>>>
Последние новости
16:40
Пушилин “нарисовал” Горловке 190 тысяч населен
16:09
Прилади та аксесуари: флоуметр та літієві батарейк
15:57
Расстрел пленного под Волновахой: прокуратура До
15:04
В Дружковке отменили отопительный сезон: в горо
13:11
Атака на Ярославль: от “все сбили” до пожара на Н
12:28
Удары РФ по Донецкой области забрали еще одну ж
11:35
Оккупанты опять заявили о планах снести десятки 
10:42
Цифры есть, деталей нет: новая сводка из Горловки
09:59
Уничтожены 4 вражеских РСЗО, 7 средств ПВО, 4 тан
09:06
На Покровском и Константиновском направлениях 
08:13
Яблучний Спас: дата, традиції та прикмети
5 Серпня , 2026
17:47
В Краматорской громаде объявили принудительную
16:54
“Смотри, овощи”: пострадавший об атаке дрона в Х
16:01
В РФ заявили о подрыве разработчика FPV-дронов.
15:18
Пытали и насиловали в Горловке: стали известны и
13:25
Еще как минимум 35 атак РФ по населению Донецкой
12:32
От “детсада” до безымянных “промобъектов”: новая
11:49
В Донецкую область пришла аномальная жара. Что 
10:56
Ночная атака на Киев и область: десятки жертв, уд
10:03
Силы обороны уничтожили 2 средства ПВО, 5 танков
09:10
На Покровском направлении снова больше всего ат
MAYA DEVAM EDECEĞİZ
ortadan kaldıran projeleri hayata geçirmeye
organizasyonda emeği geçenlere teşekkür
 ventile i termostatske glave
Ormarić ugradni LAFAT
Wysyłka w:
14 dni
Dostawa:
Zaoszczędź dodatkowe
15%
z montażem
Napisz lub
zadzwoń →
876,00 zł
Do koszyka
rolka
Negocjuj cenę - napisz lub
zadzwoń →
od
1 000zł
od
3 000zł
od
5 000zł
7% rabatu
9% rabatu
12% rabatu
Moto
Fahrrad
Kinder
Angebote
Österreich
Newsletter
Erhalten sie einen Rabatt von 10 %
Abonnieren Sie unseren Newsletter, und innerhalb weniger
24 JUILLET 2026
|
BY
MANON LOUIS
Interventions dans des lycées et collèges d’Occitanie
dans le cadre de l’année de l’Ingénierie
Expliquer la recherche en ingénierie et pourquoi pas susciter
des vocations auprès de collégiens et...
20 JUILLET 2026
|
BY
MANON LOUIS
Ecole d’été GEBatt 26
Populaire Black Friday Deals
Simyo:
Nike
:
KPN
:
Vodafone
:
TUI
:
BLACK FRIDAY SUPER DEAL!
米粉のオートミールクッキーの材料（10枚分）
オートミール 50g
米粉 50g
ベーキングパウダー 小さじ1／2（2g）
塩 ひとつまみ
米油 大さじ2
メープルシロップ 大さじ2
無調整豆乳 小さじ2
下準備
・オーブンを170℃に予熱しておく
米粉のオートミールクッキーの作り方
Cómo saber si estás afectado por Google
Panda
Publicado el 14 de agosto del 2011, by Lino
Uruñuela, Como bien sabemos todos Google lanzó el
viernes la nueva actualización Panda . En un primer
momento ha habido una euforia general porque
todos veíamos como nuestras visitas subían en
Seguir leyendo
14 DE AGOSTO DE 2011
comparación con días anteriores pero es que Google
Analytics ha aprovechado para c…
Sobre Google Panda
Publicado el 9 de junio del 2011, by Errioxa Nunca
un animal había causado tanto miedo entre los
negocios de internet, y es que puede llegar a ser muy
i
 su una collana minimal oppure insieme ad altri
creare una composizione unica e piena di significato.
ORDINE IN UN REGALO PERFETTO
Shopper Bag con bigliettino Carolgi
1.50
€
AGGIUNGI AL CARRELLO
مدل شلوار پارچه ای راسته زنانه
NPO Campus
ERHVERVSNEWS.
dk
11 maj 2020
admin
<<<
- **EXERCISE PROMPT**: Everything from the line with "На Покровском направлении" through the line with "todos veíamos como nuestras visitas subían en" in the listing above must be retyped exactly, with nothing added.

- **COMPLETED EXERCISE**:
На Покровском направлении снова больше всего ат
MAYA DEVAM EDECEĞİZ
ortadan kaldıran projeleri hayata geçirmeye
organizasyonda emeği geçenlere teşekkür
 ventile i termostatske glave
Ormarić ugradni LAFAT
Wysyłka w:
14 dni
Dostawa:
Zaoszczędź dodatkowe
15%
z montażem
Napisz lub
zadzwoń →
876,00 zł
Do koszyka
rolka
Negocjuj cenę - napisz lub
zadzwoń →
od
1 000zł
od
3 000zł
od
5 000zł
7% rabatu
9% rabatu
12% rabatu
Moto
Fahrrad
Kinder
Angebote
Österreich
Newsletter
Erhalten sie einen Rabatt von 10 %
Abonnieren Sie unseren Newsletter, und innerhalb weniger
24 JUILLET 2026
|
BY
MANON LOUIS
Interventions dans des lycées et collèges d’Occitanie
dans le cadre de l’année de l’Ingénierie
Expliquer la recherche en ingénierie et pourquoi pas susciter
des vocations auprès de collégiens et...
20 JUILLET 2026
|
BY
MANON LOUIS
Ecole d’été GEBatt 26
Populaire Black Friday Deals
Simyo:
Nike
:
KPN
:
Vodafone
:
TUI
:
BLACK FRIDAY SUPER DEAL!
米粉のオートミールクッキーの材料（10枚分）
オートミール 50g
米粉 50g
ベーキングパウダー 小さじ1／2（2g）
塩 ひとつまみ
米油 大さじ2
メープルシロップ 大さじ2
無調整豆乳 小さじ2
下準備
・オーブンを170℃に予熱しておく
米粉のオートミールクッキーの作り方
Cómo saber si estás afectado por Google
Panda
Publicado el 14 de agosto del 2011, by Lino
Uruñuela, Como bien sabemos todos Google lanzó el
viernes la nueva actualización Panda . En un primer
momento ha habido una euforia general porque
todos veíamos como nuestras visitas subían en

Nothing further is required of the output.